The logging of rain forests in today palm-oil exporting countries (the combined sales of Malaysia, Indonesia, and Thailand amount to some 90% of the total) started at the beginning of the 20th century when trees were cleared for rubber plantations, then for mining and resettlement of poor households (in the 1950s and the 1960s), and it went on until 1980. After 1980, the production of palm oil recovered, an event that was hailed as a “global cornerstone”, the hallmark of “progressive and long-term development of human society”.
Ten years ago, Malaysia adopted a Forest Management Plan to increase the acreage of protected forest by 5% by 2017. According to a World Bank report of November 2017, “despite the complex legal and institutional structure, Malaysia is a success story in delivering efficient land administration services”. WWF Malaysia admits that rain forest in the country covers almost 60% of the country’s territory, but states it is not enough.
It seems that there is little progress in land and forest user rights in Indonesia, but as recently as in the fall of 2015, a private this tank in Jakarta, Center for Indonesian Policy Studies, proposed that deforestation can be dealt with strengthening communal and private property rights.
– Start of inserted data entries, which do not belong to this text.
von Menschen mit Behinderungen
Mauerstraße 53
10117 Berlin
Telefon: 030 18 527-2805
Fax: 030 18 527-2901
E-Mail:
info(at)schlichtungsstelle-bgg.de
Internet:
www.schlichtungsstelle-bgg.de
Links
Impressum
If one summarizes these documents and the available information on palm oil production and sales for bio fuels, the following regularities and effects seem obvious:
The palm-oil sales picked up as the demand was supported by regulation like RED (but not only) in 2009, but not for long;
The prices of palm-oil and other “clean” additives are correlated with business cycles and the use of diesel in general;
Presumably, the production has supported about 1.2 mln farmers around the globe, who are likely to be severely discriminated by the ban.
It would be no accident if MEPs then will complain about “global inequality” and propose relief programs for the affected countries.
More importantly, however, the ban violates at least three of the five WTO principles, those of Non-discrimination, Reciprocity, and of Binding and enforceable commitments (which requires multilateral trade negotiations). The EU, if the amendments to RED are adopted and the ETD is retained in its current shape, will set an example of discretization of already a difficult to maintain balance of global trade rules.
1 Citigroup Global Markets, Pan European Utilities: The € 1,000,000,000,000 (trillion) Decade, Citigroup, 22 October 2009, p. 3-4.